Source material:
/---

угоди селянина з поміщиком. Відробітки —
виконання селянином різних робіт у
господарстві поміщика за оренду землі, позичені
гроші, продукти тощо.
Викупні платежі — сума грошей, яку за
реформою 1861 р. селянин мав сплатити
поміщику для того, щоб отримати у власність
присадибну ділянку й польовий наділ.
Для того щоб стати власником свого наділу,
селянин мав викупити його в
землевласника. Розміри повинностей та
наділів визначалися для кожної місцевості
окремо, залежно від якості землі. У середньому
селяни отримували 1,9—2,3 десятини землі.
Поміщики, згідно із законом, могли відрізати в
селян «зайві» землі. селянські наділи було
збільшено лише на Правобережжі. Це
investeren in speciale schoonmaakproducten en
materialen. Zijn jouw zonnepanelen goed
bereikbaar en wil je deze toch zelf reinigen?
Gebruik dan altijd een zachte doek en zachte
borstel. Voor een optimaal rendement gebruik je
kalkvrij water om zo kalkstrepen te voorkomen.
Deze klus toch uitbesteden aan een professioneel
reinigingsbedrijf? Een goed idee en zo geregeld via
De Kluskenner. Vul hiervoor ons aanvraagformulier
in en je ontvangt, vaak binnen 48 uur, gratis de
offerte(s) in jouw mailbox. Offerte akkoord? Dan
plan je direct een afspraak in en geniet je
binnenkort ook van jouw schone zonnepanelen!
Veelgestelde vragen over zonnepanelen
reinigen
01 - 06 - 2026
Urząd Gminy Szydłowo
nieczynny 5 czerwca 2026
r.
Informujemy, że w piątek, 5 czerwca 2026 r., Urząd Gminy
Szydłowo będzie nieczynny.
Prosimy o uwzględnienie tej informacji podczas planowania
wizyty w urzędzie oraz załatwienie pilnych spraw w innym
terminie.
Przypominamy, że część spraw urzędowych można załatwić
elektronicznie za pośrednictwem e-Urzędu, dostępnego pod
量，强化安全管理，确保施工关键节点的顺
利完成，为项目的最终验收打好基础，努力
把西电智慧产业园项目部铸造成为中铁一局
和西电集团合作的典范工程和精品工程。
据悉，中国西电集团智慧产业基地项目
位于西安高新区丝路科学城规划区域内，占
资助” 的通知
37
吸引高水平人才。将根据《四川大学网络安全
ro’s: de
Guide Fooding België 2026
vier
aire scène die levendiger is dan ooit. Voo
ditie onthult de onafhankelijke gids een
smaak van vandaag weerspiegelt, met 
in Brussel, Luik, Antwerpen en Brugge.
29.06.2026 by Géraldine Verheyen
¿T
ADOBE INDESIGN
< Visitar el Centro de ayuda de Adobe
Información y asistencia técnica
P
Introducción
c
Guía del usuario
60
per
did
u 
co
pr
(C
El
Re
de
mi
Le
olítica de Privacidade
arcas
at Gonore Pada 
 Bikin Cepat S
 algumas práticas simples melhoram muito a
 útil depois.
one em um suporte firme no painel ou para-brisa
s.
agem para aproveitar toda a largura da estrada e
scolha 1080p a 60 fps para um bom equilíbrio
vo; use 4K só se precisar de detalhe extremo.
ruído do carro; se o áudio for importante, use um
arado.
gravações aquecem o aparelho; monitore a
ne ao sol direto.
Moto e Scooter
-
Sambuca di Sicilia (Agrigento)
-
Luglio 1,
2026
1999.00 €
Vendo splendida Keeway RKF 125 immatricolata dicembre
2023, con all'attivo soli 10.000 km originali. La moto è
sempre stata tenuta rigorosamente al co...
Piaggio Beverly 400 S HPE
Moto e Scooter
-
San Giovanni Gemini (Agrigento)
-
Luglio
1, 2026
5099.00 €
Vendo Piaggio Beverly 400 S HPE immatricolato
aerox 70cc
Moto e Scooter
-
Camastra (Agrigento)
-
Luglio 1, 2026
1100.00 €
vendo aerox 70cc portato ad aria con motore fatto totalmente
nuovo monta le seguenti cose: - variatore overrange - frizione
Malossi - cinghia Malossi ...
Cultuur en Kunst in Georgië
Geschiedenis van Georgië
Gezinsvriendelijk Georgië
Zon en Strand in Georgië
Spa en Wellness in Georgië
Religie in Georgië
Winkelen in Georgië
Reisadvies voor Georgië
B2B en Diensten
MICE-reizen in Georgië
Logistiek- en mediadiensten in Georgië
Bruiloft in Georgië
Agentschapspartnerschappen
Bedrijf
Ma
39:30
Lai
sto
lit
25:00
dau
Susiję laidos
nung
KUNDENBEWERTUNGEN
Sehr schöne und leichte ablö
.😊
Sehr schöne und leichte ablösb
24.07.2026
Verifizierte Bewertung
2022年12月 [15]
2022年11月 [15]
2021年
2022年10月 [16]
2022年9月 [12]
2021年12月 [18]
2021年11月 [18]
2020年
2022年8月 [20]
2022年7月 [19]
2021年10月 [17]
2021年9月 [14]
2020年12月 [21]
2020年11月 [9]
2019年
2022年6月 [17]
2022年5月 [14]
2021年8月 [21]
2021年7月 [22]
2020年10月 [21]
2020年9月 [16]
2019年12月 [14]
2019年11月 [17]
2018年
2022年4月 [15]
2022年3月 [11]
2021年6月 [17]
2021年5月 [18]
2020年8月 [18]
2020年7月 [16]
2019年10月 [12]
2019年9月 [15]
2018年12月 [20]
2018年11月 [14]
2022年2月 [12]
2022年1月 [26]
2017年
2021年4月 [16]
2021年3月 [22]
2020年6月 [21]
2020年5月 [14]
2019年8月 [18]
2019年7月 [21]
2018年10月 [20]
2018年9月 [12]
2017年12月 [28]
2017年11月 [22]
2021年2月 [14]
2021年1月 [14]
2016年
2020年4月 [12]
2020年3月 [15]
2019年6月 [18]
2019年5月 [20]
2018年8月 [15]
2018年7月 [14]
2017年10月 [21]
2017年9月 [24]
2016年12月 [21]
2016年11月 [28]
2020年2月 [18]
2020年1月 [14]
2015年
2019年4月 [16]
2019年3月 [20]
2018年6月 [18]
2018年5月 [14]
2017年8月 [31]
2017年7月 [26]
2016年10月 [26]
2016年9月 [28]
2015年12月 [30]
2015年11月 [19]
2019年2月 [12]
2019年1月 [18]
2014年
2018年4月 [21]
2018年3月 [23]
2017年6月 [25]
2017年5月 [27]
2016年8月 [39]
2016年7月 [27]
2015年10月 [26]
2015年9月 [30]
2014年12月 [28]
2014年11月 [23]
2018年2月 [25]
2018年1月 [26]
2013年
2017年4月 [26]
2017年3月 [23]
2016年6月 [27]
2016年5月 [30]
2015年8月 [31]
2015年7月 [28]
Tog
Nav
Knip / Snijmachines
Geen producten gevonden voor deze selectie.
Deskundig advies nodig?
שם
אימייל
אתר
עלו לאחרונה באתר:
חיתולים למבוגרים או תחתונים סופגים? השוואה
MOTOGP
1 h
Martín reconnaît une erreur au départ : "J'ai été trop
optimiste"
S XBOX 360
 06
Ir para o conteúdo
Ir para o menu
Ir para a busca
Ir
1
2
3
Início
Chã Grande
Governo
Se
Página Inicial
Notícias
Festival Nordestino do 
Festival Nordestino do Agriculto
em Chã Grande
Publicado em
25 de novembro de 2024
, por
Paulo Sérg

\---

Work task: The expected response is every record, reproduced word for word.

Problem solution:
угоди селянина з поміщиком. Відробітки —
виконання селянином різних робіт у
господарстві поміщика за оренду землі, позичені
гроші, продукти тощо.
Викупні платежі — сума грошей, яку за
реформою 1861 р. селянин мав сплатити
поміщику для того, щоб отримати у власність
присадибну ділянку й польовий наділ.
Для того щоб стати власником свого наділу,
селянин мав викупити його в
землевласника. Розміри повинностей та
наділів визначалися для кожної місцевості
окремо, залежно від якості землі. У середньому
селяни отримували 1,9—2,3 десятини землі.
Поміщики, згідно із законом, могли відрізати в
селян «зайві» землі. селянські наділи було
збільшено лише на Правобережжі. Це
investeren in speciale schoonmaakproducten en
materialen. Zijn jouw zonnepanelen goed
bereikbaar en wil je deze toch zelf reinigen?
Gebruik dan altijd een zachte doek en zachte
borstel. Voor een optimaal rendement gebruik je
kalkvrij water om zo kalkstrepen te voorkomen.
Deze klus toch uitbesteden aan een professioneel
reinigingsbedrijf? Een goed idee en zo geregeld via
De Kluskenner. Vul hiervoor ons aanvraagformulier
in en je ontvangt, vaak binnen 48 uur, gratis de
offerte(s) in jouw mailbox. Offerte akkoord? Dan
plan je direct een afspraak in en geniet je
binnenkort ook van jouw schone zonnepanelen!
Veelgestelde vragen over zonnepanelen
reinigen
01 - 06 - 2026
Urząd Gminy Szydłowo
nieczynny 5 czerwca 2026
r.
Informujemy, że w piątek, 5 czerwca 2026 r., Urząd Gminy
Szydłowo będzie nieczynny.
Prosimy o uwzględnienie tej informacji podczas planowania
wizyty w urzędzie oraz załatwienie pilnych spraw w innym
terminie.
Przypominamy, że część spraw urzędowych można załatwić
elektronicznie za pośrednictwem e-Urzędu, dostępnego pod
量，强化安全管理，确保施工关键节点的顺
利完成，为项目的最终验收打好基础，努力
把西电智慧产业园项目部铸造成为中铁一局
和西电集团合作的典范工程和精品工程。
据悉，中国西电集团智慧产业基地项目
位于西安高新区丝路科学城规划区域内，占
资助” 的通知
37
吸引高水平人才。将根据《四川大学网络安全
ro’s: de
Guide Fooding België 2026
vier
aire scène die levendiger is dan ooit. Voo
ditie onthult de onafhankelijke gids een
smaak van vandaag weerspiegelt, met 
in Brussel, Luik, Antwerpen en Brugge.
29.06.2026 by Géraldine Verheyen
¿T
ADOBE INDESIGN
< Visitar el Centro de ayuda de Adobe
Información y asistencia técnica
P
Introducción
c
Guía del usuario
60
per
did
u 
co
pr
(C
El
Re
de
mi
Le
olítica de Privacidade
arcas
at Gonore Pada 
 Bikin Cepat S
 algumas práticas simples melhoram muito a
 útil depois.
one em um suporte firme no painel ou para-brisa
s.
agem para aproveitar toda a largura da estrada e
scolha 1080p a 60 fps para um bom equilíbrio
vo; use 4K só se precisar de detalhe extremo.
ruído do carro; se o áudio for importante, use um
arado.
gravações aquecem o aparelho; monitore a
ne ao sol direto.
Moto e Scooter
-
Sambuca di Sicilia (Agrigento)
-
Luglio 1,
2026
1999.00 €
Vendo splendida Keeway RKF 125 immatricolata dicembre
2023, con all'attivo soli 10.000 km originali. La moto è
sempre stata tenuta rigorosamente al co...
Piaggio Beverly 400 S HPE
Moto e Scooter
-
San Giovanni Gemini (Agrigento)
-
Luglio
1, 2026
5099.00 €
Vendo Piaggio Beverly 400 S HPE immatricolato
aerox 70cc
Moto e Scooter
-
Camastra (Agrigento)
-
Luglio 1, 2026
1100.00 €
vendo aerox 70cc portato ad aria con motore fatto totalmente
nuovo monta le seguenti cose: - variatore overrange - frizione
Malossi - cinghia Malossi ...
Cultuur en Kunst in Georgië
Geschiedenis van Georgië
Gezinsvriendelijk Georgië
Zon en Strand in Georgië
Spa en Wellness in Georgië
Religie in Georgië
Winkelen in Georgië
Reisadvies voor Georgië
B2B en Diensten
MICE-reizen in Georgië
Logistiek- en mediadiensten in Georgië
Bruiloft in Georgië
Agentschapspartnerschappen
Bedrijf
Ma
39:30
Lai
sto
lit
25:00
dau
Susiję laidos
nung
KUNDENBEWERTUNGEN
Sehr schöne und leichte ablö
.😊
Sehr schöne und leichte ablösb
24.07.2026
Verifizierte Bewertung
2022年12月 [15]
2022年11月 [15]
2021年
2022年10月 [16]
2022年9月 [12]
2021年12月 [18]
2021年11月 [18]
2020年
2022年8月 [20]
2022年7月 [19]
2021年10月 [17]
2021年9月 [14]
2020年12月 [21]
2020年11月 [9]
2019年
2022年6月 [17]
2022年5月 [14]
2021年8月 [21]
2021年7月 [22]
2020年10月 [21]
2020年9月 [16]
2019年12月 [14]
2019年11月 [17]
2018年
2022年4月 [15]
2022年3月 [11]
2021年6月 [17]
2021年5月 [18]
2020年8月 [18]
2020年7月 [16]
2019年10月 [12]
2019年9月 [15]
2018年12月 [20]
2018年11月 [14]
2022年2月 [12]
2022年1月 [26]
2017年
2021年4月 [16]
2021年3月 [22]
2020年6月 [21]
2020年5月 [14]
2019年8月 [18]
2019年7月 [21]
2018年10月 [20]
2018年9月 [12]
2017年12月 [28]
2017年11月 [22]
2021年2月 [14]
2021年1月 [14]
2016年
2020年4月 [12]
2020年3月 [15]
2019年6月 [18]
2019年5月 [20]
2018年8月 [15]
2018年7月 [14]
2017年10月 [21]
2017年9月 [24]
2016年12月 [21]
2016年11月 [28]
2020年2月 [18]
2020年1月 [14]
2015年
2019年4月 [16]
2019年3月 [20]
2018年6月 [18]
2018年5月 [14]
2017年8月 [31]
2017年7月 [26]
2016年10月 [26]
2016年9月 [28]
2015年12月 [30]
2015年11月 [19]
2019年2月 [12]
2019年1月 [18]
2014年
2018年4月 [21]
2018年3月 [23]
2017年6月 [25]
2017年5月 [27]
2016年8月 [39]
2016年7月 [27]
2015年10月 [26]
2015年9月 [30]
2014年12月 [28]
2014年11月 [23]
2018年2月 [25]
2018年1月 [26]
2013年
2017年4月 [26]
2017年3月 [23]
2016年6月 [27]
2016年5月 [30]
2015年8月 [31]
2015年7月 [28]
Tog
Nav
Knip / Snijmachines
Geen producten gevonden voor deze selectie.
Deskundig advies nodig?
שם
אימייל
אתר
עלו לאחרונה באתר:
חיתולים למבוגרים או תחתונים סופגים? השוואה
MOTOGP
1 h
Martín reconnaît une erreur au départ : "J'ai été trop
optimiste"
S XBOX 360
 06
Ir para o conteúdo
Ir para o menu
Ir para a busca
Ir
1
2
3
Início
Chã Grande
Governo
Se
Página Inicial
Notícias
Festival Nordestino do 
Festival Nordestino do Agriculto
em Chã Grande
Publicado em
25 de novembro de 2024
, por
Paulo Sérg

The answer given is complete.